Kellye C 08-03-2008 09:05 PM

My defining moment was the occasion of my first blackout. I woke up one morning and was confused to find my knees and legs covered in mud and mud all in the bed. I had NO recollection how I got in that shape. I sat there for a while just going through everything and coming up blank. Finally a very very vague sort of a ghost of a memory of me falling out of back of our trailer started coming into me but I wasn't sure so I asked my kids. They confirmed it. In our trailer if you turned right you went into the bathroom and if you turned left and unlocked the back door then you fell out the door onto the ground because there were no steps. Obviously I turned left and fell out.

That was an eyeopener to be sure but it was still a long time and many more blackouts, bad behaviors, calling off of work, trips to multiple liquor stores to avoid looking like an alcoholic, hiding, driving home on my lunch hour to have something to stop the shakes, driving to a liquor store on my lunch hour to stop the shakes, driving my kids to school drunk, drink in the face of major organ shutdown and many many other stupid things before I was low enough to actually do something about the drinking.

Good thread, thank you for starting it!
Kellye

lizw 08-03-2008 10:50 PM

...when I started doing things I swore I'd never do then found myself saying they didn't actually feel as bad as I'd thought they would....i.e. drinking alone, becoming a sex worker, not going home for a week etc...

scoob 08-04-2008 06:39 AM

When my sister asked me not to come to a family function because she was worried i'd embarrass myself.

adore79 08-04-2008 07:39 AM

I pretty much always knew I drank too much but it really became a problem when I developed alcoholic hepatitis and pancreatitis when I was 27. I learned then that an alcoholic death is a very painful way to to and it planted the seed in my mind that I really needed to quit.

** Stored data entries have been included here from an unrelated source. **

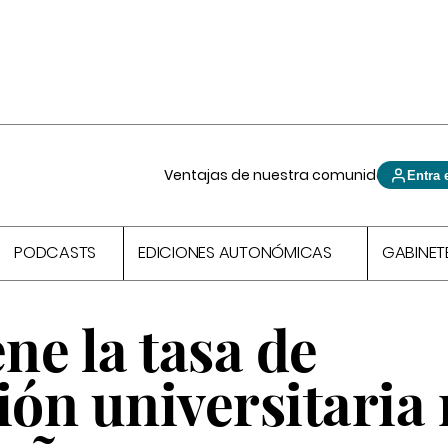
Ventajas de nuestra comunidad
Entra 
PODCASTS
EDICIONES AUTONÓMICAS
GABINET
ene la tasa de
ión universitaria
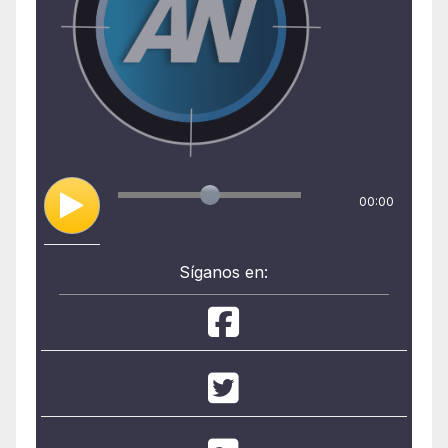
00:00
Síganos en:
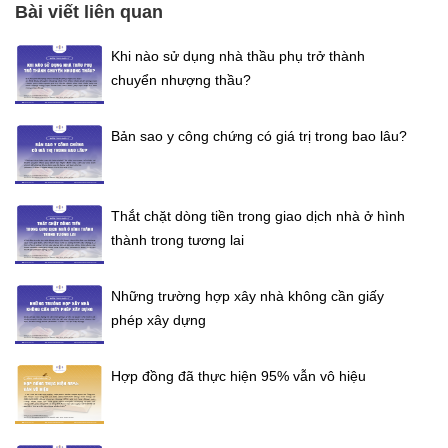
Bài viết liên quan
Khi nào sử dụng nhà thầu phụ trở thành
chuyển nhượng thầu?
Bản sao y công chứng có giá trị trong bao lâu?
Thắt chặt dòng tiền trong giao dịch nhà ở hình
thành trong tương lai
Những trường hợp xây nhà không cần giấy
phép xây dựng
Hợp đồng đã thực hiện 95% vẫn vô hiệu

nobingealready 08-04-2008 12:17 PM

JigofLife you have reminded me of my earliest noteworthy hangover, which too occured when I was 14. I remember I was out w my best friend and we drank Grolsch beer. the next day I remember sitting on my front porch of my childhood home, around 9am, holding my head in my hands in case it would fall off my shoulders, I remember my thoughts at the time, like "why is the sun SO BRIGHT today?? and why am I awake this early??" and just, well, how BAD i felt.
Guess that wasn't enough for me either! I needed another 23 years to figure it out. But like you, I dont want to blow this chance either. =) thanks for the reminder!

RK2007 08-04-2008 12:22 PM

I realised I had a serious problem when I kept on drinking even after everybody else had stopped, and when I always looked for a reason to do it - it's the weekend, the football is on, blah, blah.

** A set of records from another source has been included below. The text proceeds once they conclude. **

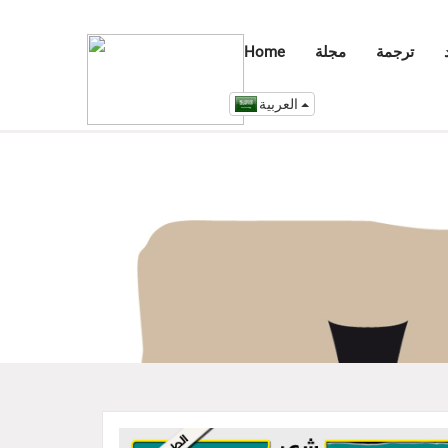
ترجمة
مجلة
Home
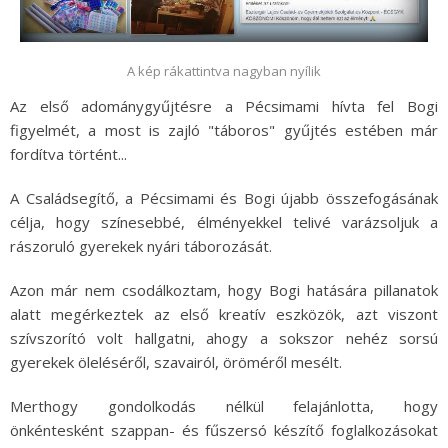
A kép rákattintva nagyban nyílik
Az első adománygyűjtésre a Pécsimami hívta fel Bogi
figyelmét, a most is zajló "táboros" gyűjtés estében már
fordítva történt...
A Családsegítő, a Pécsimami és Bogi újabb összefogásának
célja, hogy színesebbé, élményekkel telivé varázsoljuk a
rászoruló gyerekek nyári táborozását.
Azon már nem csodálkoztam, hogy Bogi hatására pillanatok
alatt megérkeztek az első kreatív eszközök, azt viszont
szívszorító volt hallgatni, ahogy a sokszor nehéz sorsú
gyerekek öleléséről, szavairól, öröméről mesélt.
Merthogy gondolkodás nélkül felajánlotta, hogy
önkéntesként szappan- és fűszersó készítő foglalkozásokat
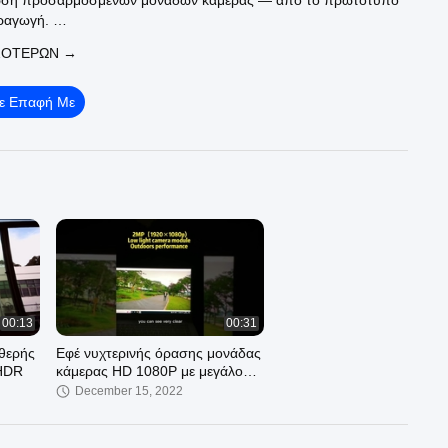
τωση προσαρμοσμένων μονάδων κάμερας — από το πρωτότυπο
αραγωγή.
ΣΌΤΕΡΩΝ →
θητήρων: CMOS, USB, MIPI, DVP
AI, ρομποτική, αυτοκινητοβιομηχανία, ιατρική, βιομηχανία και
 ευρείας κατανάλωσης
Σε Επαφή Με
ODM one-stop — προσαρμοσμένη στις απαιτήσεις σας
 Sinoseen βοηθά τις παγκόσμιες μάρκες να επιτύχουν ανώτερη
ισης.
αζί μας σήμερα για την προσαρμοσμένη λύση μονάδας κάμερας
#OEMCamera #USBcamera #AIvision #IndustrialCamera
00:13
00:31
θερής
Εφέ νυχτερινής όρασης μονάδας
 HDR
κάμερας HD 1080P με μεγάλο
διάφραγμα
December 15, 2022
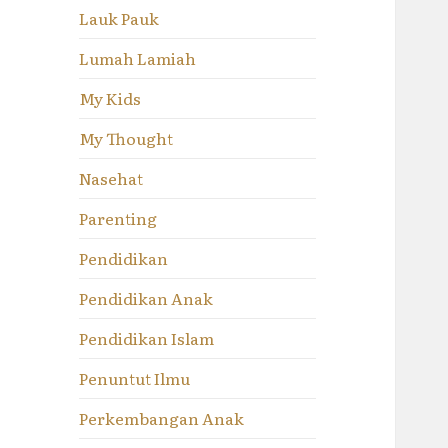
Lauk Pauk
Lumah Lamiah
My Kids
My Thought
Nasehat
Parenting
Pendidikan
Pendidikan Anak
Pendidikan Islam
Penuntut Ilmu
Perkembangan Anak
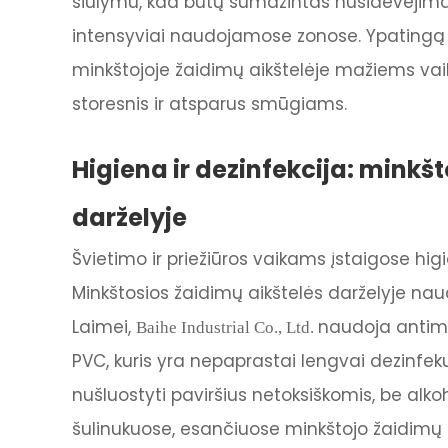
siūlymu, kad būtų sumažintas nusidėvėjimas
intensyviai naudojamose zonose. Ypatingą 
minkštojoje žaidimų aikštelėje mažiems vaik
storesnis ir atsparus smūgiams.
Higiena ir dezinfekcija: minkšt
darželyje
Švietimo ir priežiūros vaikams įstaigose higi
Minkštosios žaidimų aikštelės darželyje nau
Laimei,
naudoja antimi
Baihe Industrial Co., Ltd.
PVC, kuris yra nepaprastai lengvai dezin
nušluostyti paviršius netoksiškomis, be alk
šulinukuose, esančiuose minkštojo žaidimų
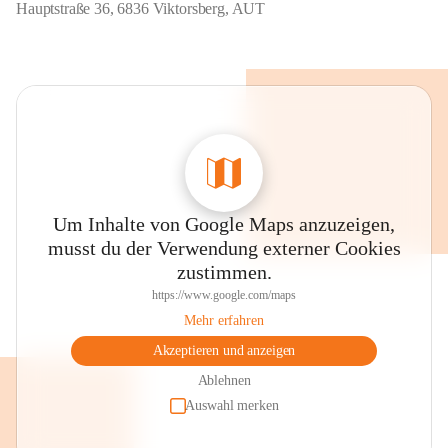
Hauptstraße 36, 6836 Viktorsberg, AUT
Um Inhalte von Google Maps anzuzeigen,
musst du der Verwendung externer Cookies
zustimmen.
https://www.google.com/maps
Mehr erfahren
Akzeptieren und anzeigen
Ablehnen
Auswahl merken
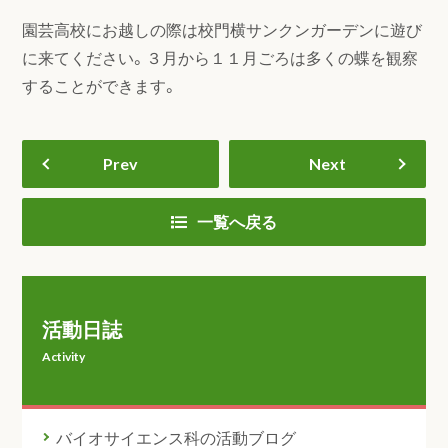
園芸高校にお越しの際は校門横サンクンガーデンに遊び
に来てください。３月から１１月ごろは多くの蝶を観察
することができます。
Prev
Next
一覧へ戻る
活動日誌
Activity
バイオサイエンス科の活動ブログ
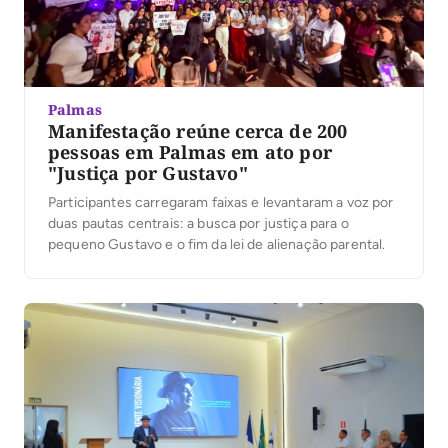
Palmas
Manifestação reúne cerca de 200
pessoas em Palmas em ato por
"Justiça por Gustavo"
Participantes carregaram faixas e levantaram a voz por
duas pautas centrais: a busca por justiça para o
pequeno Gustavo e o fim da lei de alienação parental.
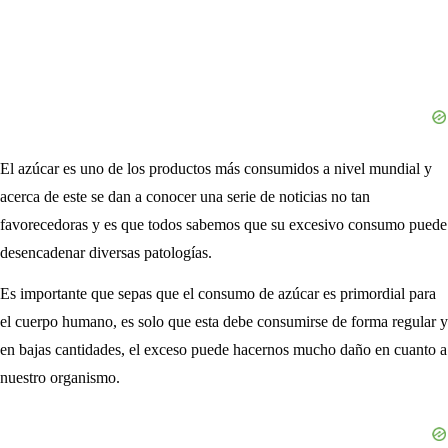
El azúcar es uno de los productos más consumidos a nivel mundial y
acerca de este se dan a conocer una serie de noticias no tan
favorecedoras y es que todos sabemos que su excesivo consumo puede
desencadenar diversas patologías.
Es importante que sepas que el consumo de azúcar es primordial para
el cuerpo humano, es solo que esta debe consumirse de forma regular y
en bajas cantidades, el exceso puede hacernos mucho daño en cuanto a
nuestro organismo.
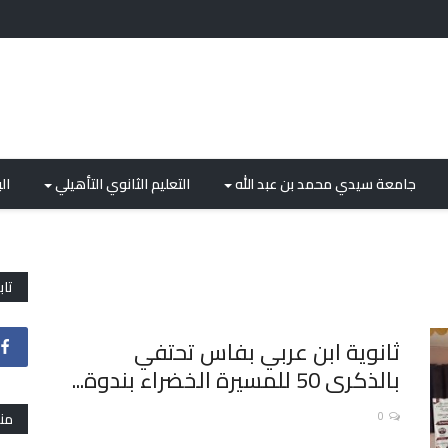
جامعة سيدي محمد بن عبد الله
التعليم الثانوي التأهيلي
ال
تاب
ثانوية ابن عربي بفاس تحتفي
بالذكرى 50 للمسيرة الخضراء بندوة...
0
من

I realised I was a full-blown alcoholic when I couldn't stop even when I wanted to, very badly indeed. By that time, I had become physically dependant on it and required medical help to stop. :(

FizzyWater 08-04-2008 01:26 PM

I realised I'd a serious problem about 10 years before I decided to do anything about it.

When I had to cancel work meetings cos I couldn't stop shaking.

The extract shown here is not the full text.